FY18 Budgets: The Pause that Refreshes

The following memo was handed out at the Board of Selectmen Meeting Tuesday, February 8, 2017

To: Board of Selectmen
From: Town Manager Robert W. Lelacheur, Jr. CFA
Date: February 7, 2017
RE: FY18 Budgets: The Pause that Refreshes

Over the past few weeks the Board of Selectmen and Town Manager have received hundreds of emails from school parents, and the most common request was to find a way to restore cuts made to the middle school language program, with the most common suggestion being an April Override ballot question. At public and private meetings, our unified response was to wait and let the School Committee complete their work.

On January 30th I received the voted School Committee budget, indicating that they had completed their work, and now I must abide by the Reading Home Rule Charter and accept my formal role in the annual budget process. As required by Article 7, the Town Manager must each year submit a budget for “all Town funds and activities that are balanced to the funds available”. Funds available are agreed upon in late fall at a Financial Forum meeting that includes the three elected boards plus the ‘Finance Committee. Note that the meaning of Town in the Charter to include all departments of the Municipal Government (MG) and the Schools.

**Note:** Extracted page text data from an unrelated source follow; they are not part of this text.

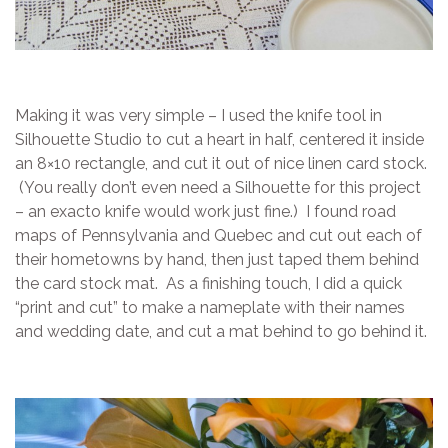
Making it was very simple – I used the knife tool in
Silhouette Studio to cut a heart in half, centered it inside
an 8×10 rectangle, and cut it out of nice linen card stock.
(You really don’t even need a Silhouette for this project
– an exacto knife would work just fine.) I found road
maps of Pennsylvania and Quebec and cut out each of
their hometowns by hand, then just taped them behind
the card stock mat. As a finishing touch, I did a quick
“print and cut” to make a nameplate with their names
and wedding date, and cut a mat behind to go behind it.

This so-called Town Manager balanced budget is submitted to the Finance Committee in late February for their public review in March, and then they submit a balanced budget in early April to Town Meeting for final approval. It is important to note that from this point forward these remaining steps in the annual budget process only have authority to change the bottom line School budget. Only the School Committee has authority on how to spend that total funding. Nothing below should be misinterpreted, given this fact.

As has often been the case in recent years, the FY18 School Committee voted budget is not balanced to available funds – this year by $588,000. I respect the fact that an unbalanced budget expresses a frustration at the lack o.f funding to move the district ahead – or even to keep it in place. I share those exact same frustrations with the MG budget. However this year the School budget is different in that hundreds of fellow Reading residents have reached out to me personally for assistance. Below I will lay out a solution – the Cogent Path Forward (CPF} – that will offer that assistance. The Town Accountant, who is the final arbiter of what constitutes a balanced budget, agrees with my CPF solution as a legally balanced budget to present to the Finance Committee in March and then ultimately to Town Meeting in April 2017.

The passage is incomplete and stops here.